Other sources in Xinjiang, including police officers and a tourism worker, confirmed the demolition, and satellite photos show debris where the building once stood on a corner of downtown Urumqi, near the Grand Bazaar.
Built in 1990, the seven-story Rebiya Kadeer Trade Center, including the adjacent Akida Trade Center, was a 30,000-square-meter (323,000-square-foot) space with over 600 shops, conference rooms, wedding halls, classrooms and hotel rooms.
Besides promoting the development of Uyghur entrepreneurs, the center became a meeting place for intellectuals, a training ground for young researchers and a starting point for philanthropists.
The building was named after Kadeer, 78, a Uyghur entrepreneur, businesswoman and political activist who has lived in the U.S. since 2005. She rose from an impoverished childhood to become a millionaire in Xinjiang in the 1980s through real estate holdings and ownership of a multinational conglomerate.
For Uyghur activists abroad, the center was a symbol of both Uyghur architectural and traditional trade skills as well as a political space that affirmed Uyghur identity in the restive region, especially after Kadeer’s 1999 imprisonment.
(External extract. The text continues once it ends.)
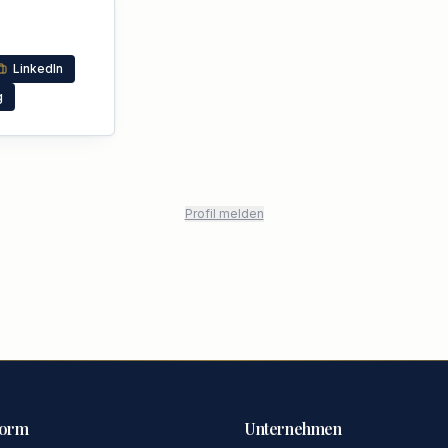
LinkedIn
g
Profil melden
form
Unternehmen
Kadeer told RFA she couldn’t reach relatives in Xinjiang to find out the reason for the building’s demolition or whether authorities would compensate her.
Pattern of destruction
In recent years, Chinese authorities have leveled thousands of mosques and traditional Uyghur neighborhoods and buildings in cities like Kashgar, while turning others into tourist attractions, as part of a campaign to eradicate tangible signs of Uyghur and Islamic identity across Xinjiang.
Kadeer’s trade center is the latest structure to be razed.
Dawut’s sources told her that the building was imploded. She also said she closely monitored Chinese state media and social media platforms, including Douyin, China’s version of TikTok, for more information or videos, but found nothing.
Strict security measures were implemented the day the building was torn down, Dawut learned from her sources, and the road where the trade center was located and surrounding streets were placed under surveillance.
Before authorities destroyed the trade center, they distributed notices about closing nearby shops and buildings and restricted access to tourist sites.
“I was told that the store owners were instructed to keep their shops closed on the day of the demolition, and no one was allowed in the area,” she said.
When RFA contacted police and other officials in Urumqi about the building’s fate, most warned that the topic was sensitive and declined to answer questions when Kadeer’s name was mentioned.
‘Sensitive topic’
A police officer at the Urumqi Ghalibiyat Police Station said the situation was normal and that foreign tourists could visit the area around the Grand Bazaar, but he did not deny the building’s demolition.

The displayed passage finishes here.